### 1. Imports

In [1]:
# Import the pandas library - conventionally imported as "pd"
import pandas as pd
import requests

### 2. Load Data

[Kaggle](https://www.kaggle.com/) is an amazing platform for data-science created by Google.

On Kaggle there are hundreds of available datasets. For these tutorials I'll be using [The Ames Housing](https://www.kaggle.com/c/house-prices-advanced-regression-techniques/data) dataset which can be downloaded from [Kaggle](https://www.kaggle.com/) after creating an account. It can also be downloaded from [amstat.org](https://www.amstat.org/) using the link below.

This dataset was compiled by Dean De Cock for use in data science education. It's an incredible alternative for data scientists looking for a modernized and expanded version of the often cited Boston Housing dataset. 

* We use the dataframe constructor to read data from .xls files _(the "old" Excel format)_.

* We drop the Order index column and PID column, because Pandas autogenerates an integer-index, and we won't be needing PID.

* The `df.head()` function prints the first five lines of any dataframe and Jupyter renders in nicely in html.

* We also drop all spaces in the column names.
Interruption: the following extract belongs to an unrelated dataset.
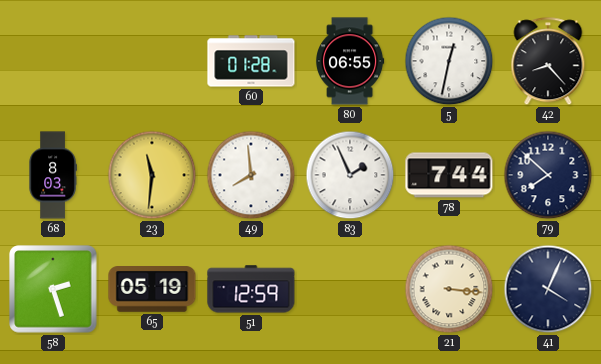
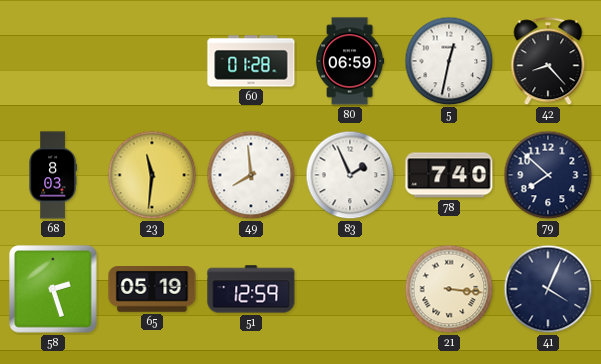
80: 06:55 -> 06:59
78: 7:44 -> 7:40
This could cause some issues later an will generally just be helpful.

In [2]:
df = pd.read_excel('http://jse.amstat.org/v19n3/decock/AmesHousing.xls')

df = df.drop(columns=['PID', 'Order'])

# We don't want special characters in column headers
df.columns = [x.replace(' ', '') for x in df.columns]

df.head()

Unnamed: 0,MSSubClass,MSZoning,LotFrontage,LotArea,Street,Alley,LotShape,LandContour,Utilities,LotConfig,...,PoolArea,PoolQC,Fence,MiscFeature,MiscVal,MoSold,YrSold,SaleType,SaleCondition,SalePrice
0,20,RL,141.0,31770,Pave,,IR1,Lvl,AllPub,Corner,...,0,,,,0,5,2010,WD,Normal,215000
1,20,RH,80.0,11622,Pave,,Reg,Lvl,AllPub,Inside,...,0,,MnPrv,,0,6,2010,WD,Normal,105000
2,20,RL,81.0,14267,Pave,,IR1,Lvl,AllPub,Corner,...,0,,,Gar2,12500,6,2010,WD,Normal,172000
3,20,RL,93.0,11160,Pave,,Reg,Lvl,AllPub,Corner,...,0,,,,0,4,2010,WD,Normal,244000
4,60,RL,74.0,13830,Pave,,IR1,Lvl,AllPub,Inside,...,0,,MnPrv,,0,3,2010,WD,Normal,189900


### 3. Examine Data

On the amstat website there's a _DataDocumentation.txt_ file which contains information about each feature/column in the dataset. We'll probably use this a few times. 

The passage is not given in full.